Problem: Give again, unaltered, the lines of the listing below that run from the line having "[LinkedIn Share] (466, 1137)" through the line having "democraticservices@cheshirewestandchester.gov.uk (452, 1114)".

##### Data #####

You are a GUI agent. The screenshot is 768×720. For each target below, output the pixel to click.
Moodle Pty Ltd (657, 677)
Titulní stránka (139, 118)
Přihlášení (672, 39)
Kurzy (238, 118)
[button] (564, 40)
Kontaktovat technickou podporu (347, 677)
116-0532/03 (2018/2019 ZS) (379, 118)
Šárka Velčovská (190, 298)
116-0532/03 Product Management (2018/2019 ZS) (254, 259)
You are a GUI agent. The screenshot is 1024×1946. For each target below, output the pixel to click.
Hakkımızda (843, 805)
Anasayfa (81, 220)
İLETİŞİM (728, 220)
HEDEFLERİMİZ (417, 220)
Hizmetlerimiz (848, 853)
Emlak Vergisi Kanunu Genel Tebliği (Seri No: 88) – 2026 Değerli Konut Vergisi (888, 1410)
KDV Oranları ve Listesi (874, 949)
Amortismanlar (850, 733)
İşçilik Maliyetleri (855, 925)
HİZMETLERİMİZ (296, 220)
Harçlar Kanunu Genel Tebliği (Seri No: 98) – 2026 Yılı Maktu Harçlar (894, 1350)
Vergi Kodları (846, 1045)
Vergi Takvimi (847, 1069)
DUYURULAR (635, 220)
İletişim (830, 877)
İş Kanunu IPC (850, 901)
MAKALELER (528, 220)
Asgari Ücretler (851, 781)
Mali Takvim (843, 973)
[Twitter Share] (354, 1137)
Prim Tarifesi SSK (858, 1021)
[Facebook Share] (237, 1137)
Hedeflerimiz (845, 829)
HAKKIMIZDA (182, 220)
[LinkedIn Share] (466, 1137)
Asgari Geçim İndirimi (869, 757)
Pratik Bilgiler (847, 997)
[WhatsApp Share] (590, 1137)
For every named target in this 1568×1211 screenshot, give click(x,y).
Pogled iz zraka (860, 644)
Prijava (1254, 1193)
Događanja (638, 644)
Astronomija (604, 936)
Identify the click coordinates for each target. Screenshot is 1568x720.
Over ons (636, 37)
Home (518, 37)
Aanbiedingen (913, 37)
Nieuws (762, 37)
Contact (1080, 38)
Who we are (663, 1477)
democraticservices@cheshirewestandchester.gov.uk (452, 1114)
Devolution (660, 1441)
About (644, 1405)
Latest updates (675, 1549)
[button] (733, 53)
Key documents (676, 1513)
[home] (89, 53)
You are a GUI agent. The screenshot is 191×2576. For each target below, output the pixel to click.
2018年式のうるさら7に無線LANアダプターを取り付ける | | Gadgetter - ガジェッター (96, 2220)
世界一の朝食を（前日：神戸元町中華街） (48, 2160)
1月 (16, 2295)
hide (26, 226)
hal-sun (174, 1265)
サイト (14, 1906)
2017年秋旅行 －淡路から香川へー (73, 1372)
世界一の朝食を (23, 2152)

#####

Written reply:
[LinkedIn Share] (466, 1137)
Asgari Geçim İndirimi (869, 757)
Pratik Bilgiler (847, 997)
[WhatsApp Share] (590, 1137)
For every named target in this 1568×1211 screenshot, give click(x,y).
Pogled iz zraka (860, 644)
Prijava (1254, 1193)
Događanja (638, 644)
Astronomija (604, 936)
Identify the click coordinates for each target. Screenshot is 1568x720.
Over ons (636, 37)
Home (518, 37)
Aanbiedingen (913, 37)
Nieuws (762, 37)
Contact (1080, 38)
Who we are (663, 1477)
democraticservices@cheshirewestandchester.gov.uk (452, 1114)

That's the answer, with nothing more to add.